I don't know if that email I received was from a parent of a child in a larger body, but I often think about a shocking study that found that 46% of respondents would give up a year of their life to avoid being “obese,” and 15% of respondents would be willing to give up ten years of their life to avoid this. So many parents get pressure from their pediatrician, concerned family members, or worse... the image of their children suffering at the hand of weight-based bullying. I was truly dismayed to learn in a podcast interview with Dr. Rebecca Puhl, an international expert on weight bias and weight stigma research, how profoundly prevalent weight-based bullying is. Research has found that children in larger bodies are more likely to be bullied than their thinner peers, regardless of other factors like gender, race, or social or academic skills. In fact, one study found the likelihood of being bullied was 63% higher for children in larger bodies and this experience is normalized; a disturbing 92% of teenagers report witnessing peers with higher weights being teased at school. I am 100% anti-diet, but if one of my kids came home in tears because someone made an uncharitable comment about their shape or size and I heard about a new weight-loss app by a reputable brand, made especially for kids... it wouldn’t be so easy to pass it up. Of course I would, but I’ve been working in the field of eating disorders and body-image treatment for nearly 10 years. The average parent has far less access to evidence that could rival the claims made by the 70 billion dollar diet industry.

The creators of Kurbo claim their app is not a diet, but young utilizers do input their weight and the “success stories” almost all include references to weight loss victories. Intentional weight loss is often thought to be a pathway to more comfort, confidence, ease, acceptance, or longevity. The pursuit, however, is not only unsustainable for most people, but it reinforces the problematic thought that we had in the first place; that we need to change ourselves to be ok. I feel for the children in those before and after photos because I wonder where they will be in five-years. Statistics continue to show us the dangers of weight-cycling and caution that well-being will likely suffer. I wonder which of them may land in my office one day riddled with worsened body image and toxic core beliefs, all pointing back to these oppressive, formative experience. And I feel for the parents who really do believe they are doing right by their kids. I imagine the feelings of relief when the bullying quells, or the peer circle expands and both parent and child get further entrenched in the belief that life really does get better when you shrink your body to a more socially acceptable shape. This is, of course, a tremendously powerful and reinforcing experience— the acquisition of fleeting thin privilege.

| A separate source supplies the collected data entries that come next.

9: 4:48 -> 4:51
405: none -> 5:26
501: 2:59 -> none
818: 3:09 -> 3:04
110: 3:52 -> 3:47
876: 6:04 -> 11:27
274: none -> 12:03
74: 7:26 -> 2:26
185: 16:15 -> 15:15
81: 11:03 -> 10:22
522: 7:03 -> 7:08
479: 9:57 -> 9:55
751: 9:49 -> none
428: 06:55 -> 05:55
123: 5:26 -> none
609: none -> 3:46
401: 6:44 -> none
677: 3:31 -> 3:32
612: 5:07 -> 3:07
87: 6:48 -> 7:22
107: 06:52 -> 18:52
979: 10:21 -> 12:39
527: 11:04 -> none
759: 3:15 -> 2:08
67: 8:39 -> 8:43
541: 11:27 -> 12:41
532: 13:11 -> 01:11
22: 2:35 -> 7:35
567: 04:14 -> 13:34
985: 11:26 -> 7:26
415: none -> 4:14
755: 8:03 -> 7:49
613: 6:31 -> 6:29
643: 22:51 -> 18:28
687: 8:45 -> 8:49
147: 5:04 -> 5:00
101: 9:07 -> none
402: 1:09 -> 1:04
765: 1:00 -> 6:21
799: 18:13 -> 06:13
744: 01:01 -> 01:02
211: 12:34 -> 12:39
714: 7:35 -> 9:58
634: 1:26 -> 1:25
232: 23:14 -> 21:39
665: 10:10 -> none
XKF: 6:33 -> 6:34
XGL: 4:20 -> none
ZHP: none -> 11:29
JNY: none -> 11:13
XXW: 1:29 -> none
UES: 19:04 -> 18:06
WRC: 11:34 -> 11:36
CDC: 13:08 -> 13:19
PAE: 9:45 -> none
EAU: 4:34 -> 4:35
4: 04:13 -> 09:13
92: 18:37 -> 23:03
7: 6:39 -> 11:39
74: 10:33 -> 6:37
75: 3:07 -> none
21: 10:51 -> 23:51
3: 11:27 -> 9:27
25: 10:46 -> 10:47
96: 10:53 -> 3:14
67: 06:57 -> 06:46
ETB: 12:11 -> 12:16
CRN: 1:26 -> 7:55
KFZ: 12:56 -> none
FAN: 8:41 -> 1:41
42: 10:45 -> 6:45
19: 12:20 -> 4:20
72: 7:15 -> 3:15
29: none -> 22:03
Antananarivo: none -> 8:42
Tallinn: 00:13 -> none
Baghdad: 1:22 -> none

But if we want our children to thrive — to move joyfully, to embrace self-care, to eat intuitively, to live their values, to fully engage with the world and themselves — to fully bloom — then we must prioritize acceptance above all else. We must learn to effectively buffer against powerful entities that entice them to spend money, time, and other vital resources on efforts to “change“, especially when there are inadequate warnings about the limitations and perils of such pursuits. Remember: 95% of dieters regain their lost weight within 1-5 years. Our children need us to unite and fight against the status quo of diet-culture. They need us to show them that the world needs them just as they are, not preoccupied with the amount of space they take up. They need us to validate their unique beauty, strengths, and pain and help them access their inner-activists. They need us to practice body-positive parenting so they can focus less on changing their bodies, and more on changing the world.